DevOps Engineer
LiteLLM is the world’s most popular AI Gateway used by the largest companies (Adobe, Netflix, NASA, etc.) in the world to give their developers access to LLMs and adjacent services (MCP’s, Vector Stores, etc.).
Why do companies use LiteLLM Enterprise
Companies use LiteLLM Enterprise once they put LiteLLM into production and need enterprise features like Prometheus metrics (production monitoring) and need to give LLM access to a large number of people with SSO (secure sign on) or JWT (JSON Web Tokens).
What you will be working on
We are hiring an exceptional engineer to own release infrastructure and release security at LiteLLM. This is an opportunity to join us in-person as an early employee and make a large impact at a high growth start-up. You will own a critical part of the company: making sure we can ship secure, reliable releases on a consistent cadence with a high degree of autonomy and ownership.
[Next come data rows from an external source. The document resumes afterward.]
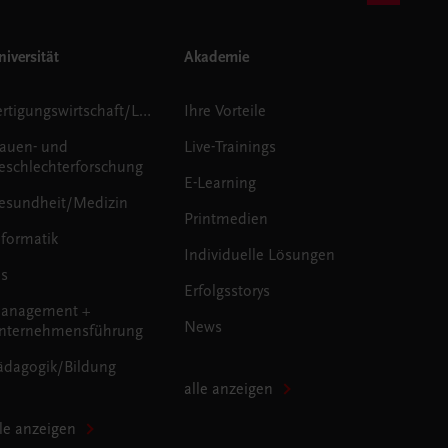
iversität
Akademie
Fertigungswirtschaft/Logistik
Ihre Vorteile
rauen- und
Live-Trainings
eschlechterforschung
E-Learning
esundheit/Medizin
Printmedien
nformatik
Individuelle Lösungen
us
Erfolgsstorys
anagement +
News
nternehmensführung
ädagogik/Bildung
alle anzeigen
lle anzeigen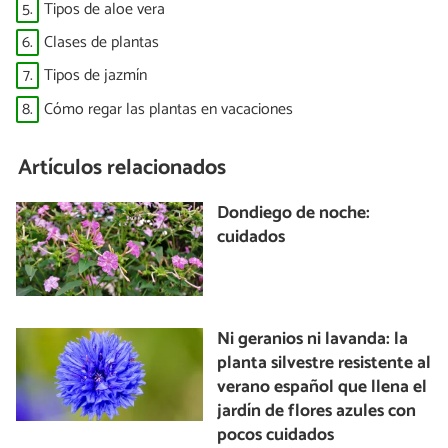
5.
Tipos de aloe vera
6.
Clases de plantas
7.
Tipos de jazmín
8.
Cómo regar las plantas en vacaciones
Artículos relacionados
Dondiego de noche:
cuidados
Ni geranios ni lavanda: la
planta silvestre resistente al
verano español que llena el
jardín de flores azules con
pocos cuidados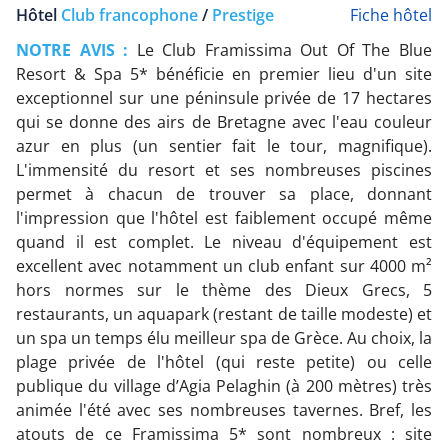
Hôtel
Club francophone
/
Prestige
Fiche hôtel
NOTRE AVIS :
Le Club Framissima Out Of The Blue
Resort & Spa 5* bénéficie en premier lieu d'un site
exceptionnel sur une péninsule privée de 17 hectares
qui se donne des airs de Bretagne avec l'eau couleur
azur en plus (un sentier fait le tour, magnifique).
L'immensité du resort et ses nombreuses piscines
permet à chacun de trouver sa place, donnant
l'impression que l'hôtel est faiblement occupé même
quand il est complet. Le niveau d'équipement est
excellent avec notamment un club enfant sur 4000 m²
hors normes sur le thème des Dieux Grecs, 5
restaurants, un aquapark (restant de taille modeste) et
un spa un temps élu meilleur spa de Grèce. Au choix, la
plage privée de l'hôtel (qui reste petite) ou celle
publique du village d’Agia Pelaghin (à 200 mètres) très
animée l'été avec ses nombreuses tavernes. Bref, les
atouts de ce Framissima 5* sont nombreux : site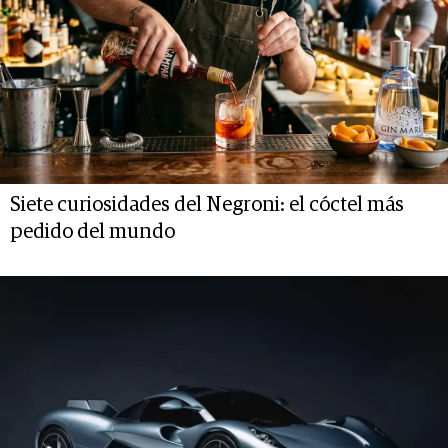
Siete curiosidades del Negroni: el cóctel más
pedido del mundo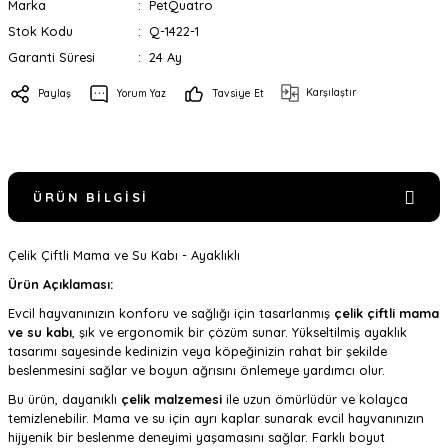
Marka
PetQuatro
Stok Kodu
Q-1422-1
Garanti Süresi
24 Ay
Karşılaştır
Paylaş
Yorum Yaz
Tavsiye Et
ÜRÜN BILGISI
Çelik Çiftli Mama ve Su Kabı - Ayaklıklı
Ürün Açıklaması:
Evcil hayvanınızın konforu ve sağlığı için tasarlanmış
çelik çiftli mama
ve su kabı
, şık ve ergonomik bir çözüm sunar. Yükseltilmiş ayaklık
tasarımı sayesinde kedinizin veya köpeğinizin rahat bir şekilde
beslenmesini sağlar ve boyun ağrısını önlemeye yardımcı olur.
Bu ürün, dayanıklı
çelik malzemesi
ile uzun ömürlüdür ve kolayca
temizlenebilir. Mama ve su için ayrı kaplar sunarak evcil hayvanınızın
hijyenik bir beslenme deneyimi yaşamasını sağlar. Farklı boyut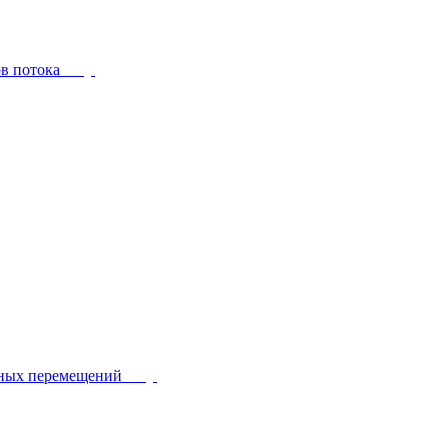
ов потока
йных перемещений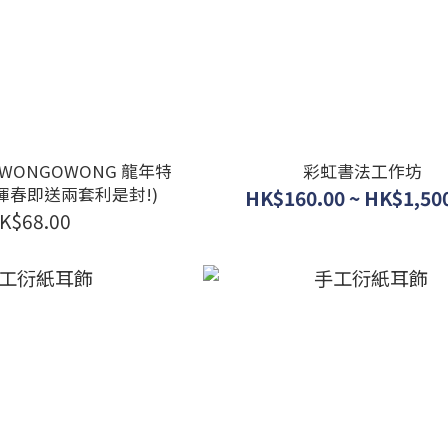
OWONGOWONG 龍年特
彩虹書法工作坊
揮春即送兩套利是封!)
HK$160.00 ~ HK$1,50
K$68.00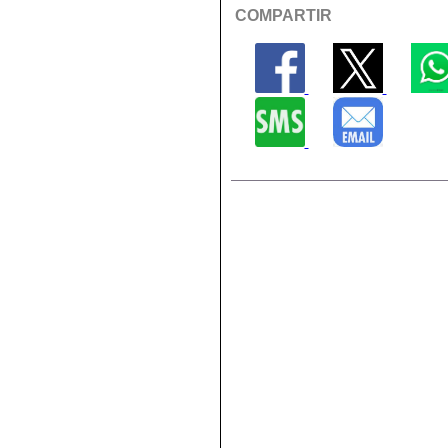
COMPARTIR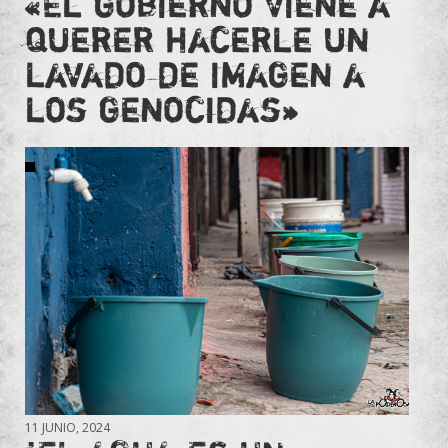
«El gobierno viene a
querer hacerle un
lavado de imagen a
los genocidas»
11 JUNIO, 2024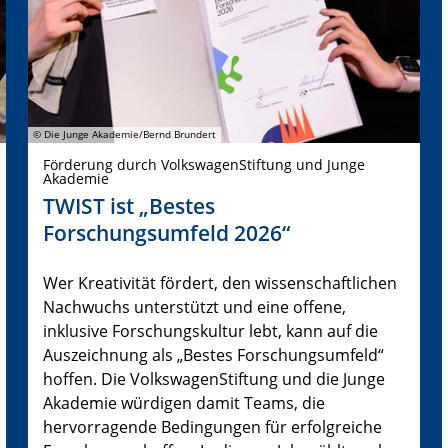
© Die Junge Akademie/Bernd Brundert
Förderung durch VolkswagenStiftung und Junge
Akademie
TWIST ist „Bestes
Forschungsumfeld 2026“
Wer Kreativität fördert, den wissenschaftlichen
Nachwuchs unterstützt und eine offene,
inklusive Forschungskultur lebt, kann auf die
Auszeichnung als „Bestes Forschungsumfeld“
hoffen. Die VolkswagenStiftung und die Junge
Akademie würdigen damit Teams, die
hervorragende Bedingungen für erfolgreiche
We work 6 days per week in our SF office, approximately 60 hours per week in total.
We are looking for a software engineer with a strong background in infrastructure, CI/CD, and release engineering. You should be comfortable working across Helm, Terraform, release automation, testing systems, and the developer infrastructure needed to guarantee stable releases. This is a hands-on role.
You should be able to investigate test failures, distinguish real regressions from flaky tests, write Python, fix minor test issues, remove dead tests, and improve the overall reliability of the release pipeline. You should also be able to architect a secure end-to-end release process: how code moves from commit to published artifact, how access is controlled, how secrets are handled, and how we reduce the chance of bad or unauthorized releases.
What you will do
Own secure, regular releases for LiteLLM, including 2 nightly releases and 1 stable release, per week.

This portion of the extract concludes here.